━━━━━ RECORDS FOR THE EXERCISE ━━━━━
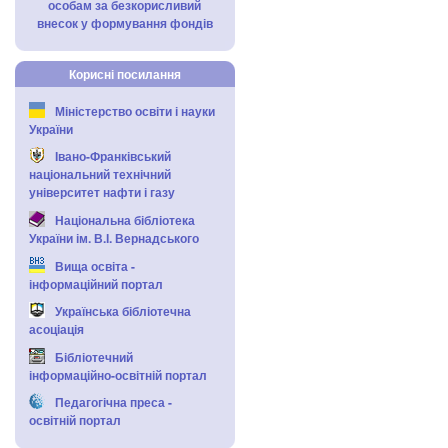
особам за безкорисливий
внесок у формування фондів
Корисні посилання
Міністерство освіти і науки
України
Івано-Франківський
національний технічний
університет нафти і газу
Національна бібліотека
України ім. В.І. Вернадського
Вища освіта -
інформаційний портал
Українська бібліотечна
асоціація
Бібліотечний
інформаційно-освітній портал
Педагогічна преса -
освітній портал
━━━━━
#### WHAT IS NEEDED:
Exactly as they appear, print the lines from the one holding "Міністерство освіти і науки" through the final line of the entries, and no others.

#### TASK SOLUTION:
Міністерство освіти і науки
України
Івано-Франківський
національний технічний
університет нафти і газу
Національна бібліотека
України ім. В.І. Вернадського
Вища освіта -
інформаційний портал
Українська бібліотечна
асоціація
Бібліотечний
інформаційно-освітній портал
Педагогічна преса -
освітній портал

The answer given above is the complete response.